PIAA Public and private schools stay as one
The Pennsylvania governing board won't change its championship format.
ASSOCIATED PRESS
The PIAA has decided that separate tournaments for private and public schools won't be part of any changes made to its basketball championship format.
PIAA executive director Brad Cashman said last month he would ask the PIAA's policy review committee to discuss possible changes in the way it handles private schools.
Currently, private schools in good standing are accorded the same treatment as public schools in PIAA and can qualify for PIAA tournaments. Just as with public schools, private schools are classified based on their enrollment.
In some other states, however, private schools' enrollments are multiplied by a certain percentage to determine classification. The multiplier is used to address the perceived advantage that private schools have by drawing students from a wider area than public schools.
The PIAA's policy review committee opposes separate tournaments for public and private schools.
Multiplier effect
But it directed Cashman and the PIAA's legal counsel to determine the impact a multiplier would have and whether it could withstand almost certain legal challenges.
"I'm willing to look at anything, but on this multiplier, I want to know how it's determined," said Richard Culver, the athletics director at Bethlehem Catholic High School and the former private school representative on the PIAA board of directors.
Missouri uses a multiplier of 1.35 to determine private school enrollments, a formula that withstood a court challenge.
In that state, a private school's enrollment is multiplied by 1.35 to determine its classification for state tournament competition.

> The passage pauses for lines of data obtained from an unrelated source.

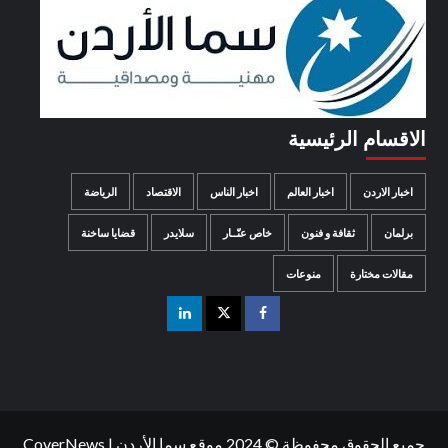
الاقسام الرئيسية
اخبار الاردن
اخبار العالم
اخبار الناس
الاقتصاد
الرياضة
برلمان
ثقافة و فنون
خاص عنّــار
سلايدر
قضايا ساخنة
مقالات مختارة
منوعات
جميع الحقوق محفوظة © 2024 موقع سما الأردن
|
CoverNews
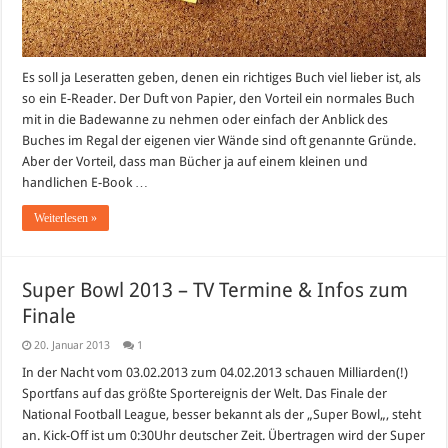
Es soll ja Leseratten geben, denen ein richtiges Buch viel lieber ist, als
so ein E-Reader. Der Duft von Papier, den Vorteil ein normales Buch
mit in die Badewanne zu nehmen oder einfach der Anblick des
Buches im Regal der eigenen vier Wände sind oft genannte Gründe.
Aber der Vorteil, dass man Bücher ja auf einem kleinen und
handlichen E-Book …
Weiterlesen »
Super Bowl 2013 – TV Termine & Infos zum
Finale
20. Januar 2013
1
In der Nacht vom 03.02.2013 zum 04.02.2013 schauen Milliarden(!)
Sportfans auf das größte Sportereignis der Welt. Das Finale der
National Football League, besser bekannt als der „Super Bowl„, steht
an. Kick-Off ist um 0:30Uhr deutscher Zeit. Übertragen wird der Super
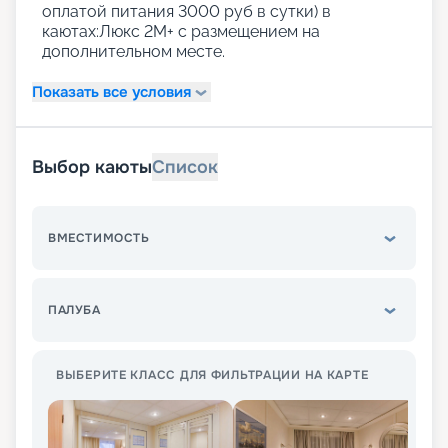
оплатой питания 3000 руб в сутки) в
каютах:Люкс 2М+ с размещением на
дополнительном месте.
Показать все условия
Выбор каюты
Список
ВМЕСТИМОСТЬ
ПАЛУБА
ВЫБЕРИТЕ КЛАСС ДЛЯ ФИЛЬТРАЦИИ НА КАРТЕ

"I don't know what the history is in Missouri," Culver said. "But I do know it was the Pennsylvania Legislature that mandated the private schools be put in the PIAA [in 1972]. If anything has changed, I believe it would have to come through the Legislature."
Philadelphia
The PIAA's policy review committee took no action on determining a playoff format for the 2004-05 school year, when Philadelphia Public League schools become eligible for the PIAA playoffs as District 12.

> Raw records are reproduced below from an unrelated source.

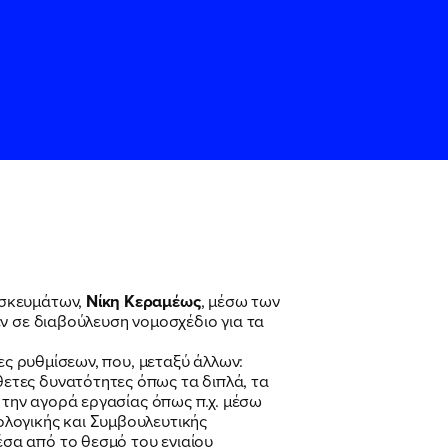
ησκευμάτων,
Νίκη Κεραμέως
, μέσω των
ς
ς
Όρους Χρήσης
Όρους Χρήσης
του
του
ν σε διαβούλευση νομοσχέδιο για τα
ες ρυθμίσεων, που, μεταξύ άλλων:
ετες δυνατότητες όπως τα διπλά, τα
 την αγορά εργασίας όπως π.χ. μέσω
λογικής και Συμβουλευτικής
σα από το θεσμό του ενιαίου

The committee said it needed more data and more playoff models to consider before choosing a plan. That plan then will be presented to the PIAA board of directors.
The first models presented to the committee showed potential football playoff brackets using the current four-class system and a proposed six-class system.

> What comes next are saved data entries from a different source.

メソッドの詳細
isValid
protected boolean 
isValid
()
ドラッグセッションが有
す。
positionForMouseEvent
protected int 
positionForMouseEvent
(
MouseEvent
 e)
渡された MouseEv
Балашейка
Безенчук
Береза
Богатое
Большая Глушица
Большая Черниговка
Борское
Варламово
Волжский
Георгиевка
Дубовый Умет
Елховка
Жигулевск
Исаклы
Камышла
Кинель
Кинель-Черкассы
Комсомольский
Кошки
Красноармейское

One model showed District 7 teams entering the state playoffs at different times. Currently, WPIAL champions in all four classes go directly to the state semifinals, but the new model showed District 7's Class AAA and Class AAAA champions entering a week earlier, in the state quarterfinals.
District 7 chairman Tim O'Malley said that plan is unacceptable because the WPIAL wants to keep its current 16-team, four-week playoff structure that culminates with four championship games at Heinz Field. The WPIAL is the state's largest athletic league and is a PIAA district unto itself.
The models also showed District 3 moving into the western bracket in Class AAAA football and Districts 5 and 6 moving into the eastern brackets in Class A.